Piano Quartet (Mahler)

The Piano Quartet in A minor by Gustav Mahler was written around 1876. Only the first movement survives, and it is unlikely that Mahler completed any other movements.

Contents

Origin

This quartet is an early work of Gustav Mahler. Mahler is generally known for his large-scale symphonies and wrote no chamber music after his student years. Probably dating from 1876, Mahler wrote this when he was 15 or 16, at the end of his first year at the Vienna Conservatory. It is one of the very few works from Mahler's early youth that have survived.

The manuscript bears the stamp of the publisher Theodor Rattig; it has been theorized that Mahler sent the work to him, but he rejected it.

In several letters, Mahler mentions a quartet or quintet, but there is no clear reference to this piano quartet.

The work

The work is scored for a usual piano quartet, which consists of a piano, a violin, a viola, and a cello. It is often referred to as Piano Quartet Movement in A minor, since the opening movement is the only one completed. Typical recordings usually last between 11 and 15 minutes.

This quartet is the only extant chamber piece known to be composed by Gustav Mahler (there was a violin sonata of similar date, apparently).[1] The work is incomplete; only the first movement was completely written.[2] However, there exists a 24-bar sketch of a scherzo written in G minor, sometimes paired with the quartet. In 1988 the Russian composer Alfred Schnittke wrote a completion of this movement; he also used the fragment in the second movement of his Concerto Grosso No. 4/Symphony No. 5.[3]

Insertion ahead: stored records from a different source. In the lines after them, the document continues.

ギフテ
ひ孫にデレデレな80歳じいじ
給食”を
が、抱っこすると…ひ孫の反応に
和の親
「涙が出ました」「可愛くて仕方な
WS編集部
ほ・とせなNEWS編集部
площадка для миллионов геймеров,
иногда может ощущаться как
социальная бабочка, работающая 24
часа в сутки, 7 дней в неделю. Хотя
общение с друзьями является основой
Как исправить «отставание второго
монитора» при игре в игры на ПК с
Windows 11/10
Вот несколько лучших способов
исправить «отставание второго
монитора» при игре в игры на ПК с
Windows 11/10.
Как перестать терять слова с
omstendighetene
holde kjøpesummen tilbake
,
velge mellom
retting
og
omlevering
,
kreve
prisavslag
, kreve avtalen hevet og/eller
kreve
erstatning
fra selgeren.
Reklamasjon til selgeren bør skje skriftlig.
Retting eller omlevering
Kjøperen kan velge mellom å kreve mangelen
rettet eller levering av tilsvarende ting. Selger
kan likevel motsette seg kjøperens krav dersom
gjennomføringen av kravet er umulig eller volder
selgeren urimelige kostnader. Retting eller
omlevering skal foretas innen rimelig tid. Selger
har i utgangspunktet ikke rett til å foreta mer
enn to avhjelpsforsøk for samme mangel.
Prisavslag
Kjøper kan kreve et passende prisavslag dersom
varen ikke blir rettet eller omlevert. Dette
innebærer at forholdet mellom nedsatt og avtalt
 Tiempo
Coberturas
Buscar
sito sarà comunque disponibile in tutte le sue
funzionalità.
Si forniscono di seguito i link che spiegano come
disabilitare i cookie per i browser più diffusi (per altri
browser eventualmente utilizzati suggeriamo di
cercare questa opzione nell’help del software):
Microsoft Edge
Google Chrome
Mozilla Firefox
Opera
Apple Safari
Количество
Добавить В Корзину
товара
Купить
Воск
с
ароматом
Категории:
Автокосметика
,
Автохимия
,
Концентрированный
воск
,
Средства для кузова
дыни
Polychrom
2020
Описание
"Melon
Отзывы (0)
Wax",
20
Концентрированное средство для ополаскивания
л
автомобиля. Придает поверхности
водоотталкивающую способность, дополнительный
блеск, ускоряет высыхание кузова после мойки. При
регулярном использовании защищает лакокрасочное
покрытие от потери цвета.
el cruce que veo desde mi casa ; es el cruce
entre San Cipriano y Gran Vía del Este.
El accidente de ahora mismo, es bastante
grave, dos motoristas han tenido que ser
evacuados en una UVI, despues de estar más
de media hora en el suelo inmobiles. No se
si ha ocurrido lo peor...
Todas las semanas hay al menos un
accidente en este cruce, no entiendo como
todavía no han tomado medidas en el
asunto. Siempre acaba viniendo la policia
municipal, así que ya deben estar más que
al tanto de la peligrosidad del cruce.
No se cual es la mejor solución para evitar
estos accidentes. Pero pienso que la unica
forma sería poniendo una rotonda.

Pianist Enguerrand-Friedrich Lühl has also completed the Scherzo movement, and with an addition of two original movements not based on Mahler's materials, produced a four-movement work.

Premieres

Contemporary performances:

(No other contemporary performances known)

Modern performances:

In modern culture

The quartet is heard in Martin Scorsese's 2010 motion picture Shutter Island and is the subject of a short discussion between the movie's characters, although the film is set in 1954, which creates an anachronism, since it wasn't publicly known until 1964. Its complete performance by the Prazak Quartet is featured on the movie's double-CD soundtrack.

Notes

  1. ^ a b Donald Mitchell, Gustav Mahler. Volume I: The Early Years (Revised edition, London: Faber, 1995), p. 116.
  2. ^ Constantin Floros, liner notes to DG 447 112-2.
  3. ^ Alexander Ivashkin, Alfred Schnittke (London: Phaidon Press, 1996), p. 195.